**Exercise brief**: Which lines of the records contain "Солнечный"? Collect every one of them.

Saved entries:
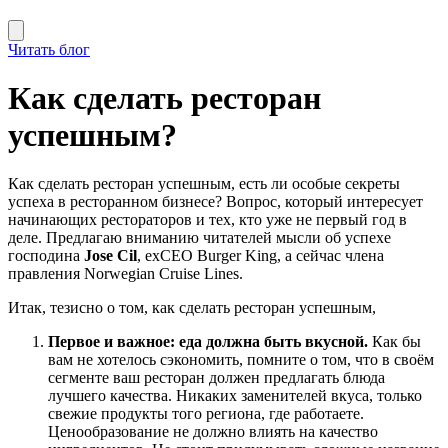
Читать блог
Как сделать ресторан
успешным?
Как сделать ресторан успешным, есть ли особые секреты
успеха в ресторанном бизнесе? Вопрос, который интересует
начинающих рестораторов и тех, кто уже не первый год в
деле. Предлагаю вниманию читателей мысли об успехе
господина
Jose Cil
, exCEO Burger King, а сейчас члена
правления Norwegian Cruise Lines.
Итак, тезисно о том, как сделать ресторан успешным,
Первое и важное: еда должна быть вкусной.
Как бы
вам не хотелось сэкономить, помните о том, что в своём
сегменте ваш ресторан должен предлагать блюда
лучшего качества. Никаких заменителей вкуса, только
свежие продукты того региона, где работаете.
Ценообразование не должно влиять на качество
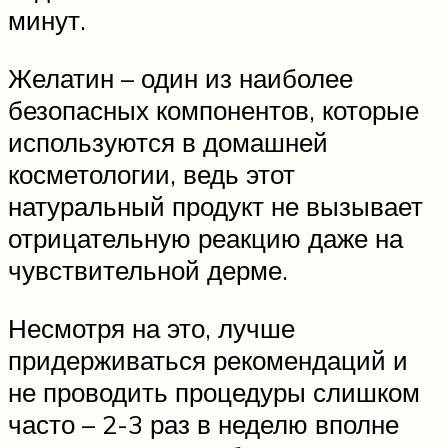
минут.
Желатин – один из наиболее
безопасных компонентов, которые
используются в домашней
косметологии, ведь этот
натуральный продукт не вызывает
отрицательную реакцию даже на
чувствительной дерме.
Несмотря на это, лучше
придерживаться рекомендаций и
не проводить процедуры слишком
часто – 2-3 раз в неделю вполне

==

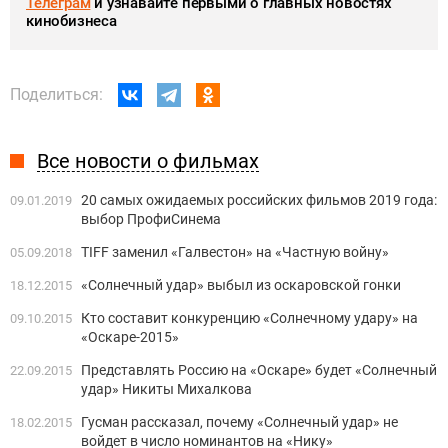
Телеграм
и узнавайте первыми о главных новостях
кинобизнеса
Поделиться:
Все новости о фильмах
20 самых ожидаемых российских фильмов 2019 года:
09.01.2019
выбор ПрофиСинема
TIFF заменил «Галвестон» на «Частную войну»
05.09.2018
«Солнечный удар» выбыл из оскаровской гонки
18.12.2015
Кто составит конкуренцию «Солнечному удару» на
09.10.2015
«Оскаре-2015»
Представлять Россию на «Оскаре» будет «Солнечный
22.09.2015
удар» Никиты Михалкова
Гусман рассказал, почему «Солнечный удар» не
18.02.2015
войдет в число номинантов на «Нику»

==

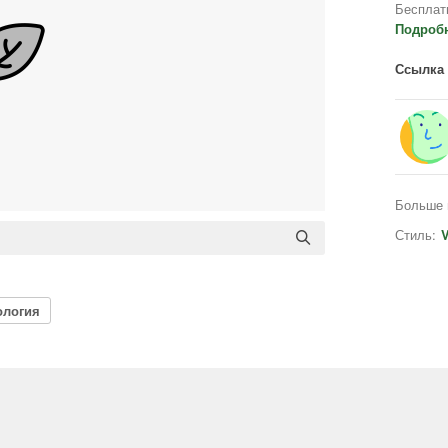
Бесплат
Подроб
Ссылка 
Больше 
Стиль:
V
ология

**Worked solution**:
«Солнечный удар» выбыл из оскаровской гонки
Представлять Россию на «Оскаре» будет «Солнечный
Гусман рассказал, почему «Солнечный удар» не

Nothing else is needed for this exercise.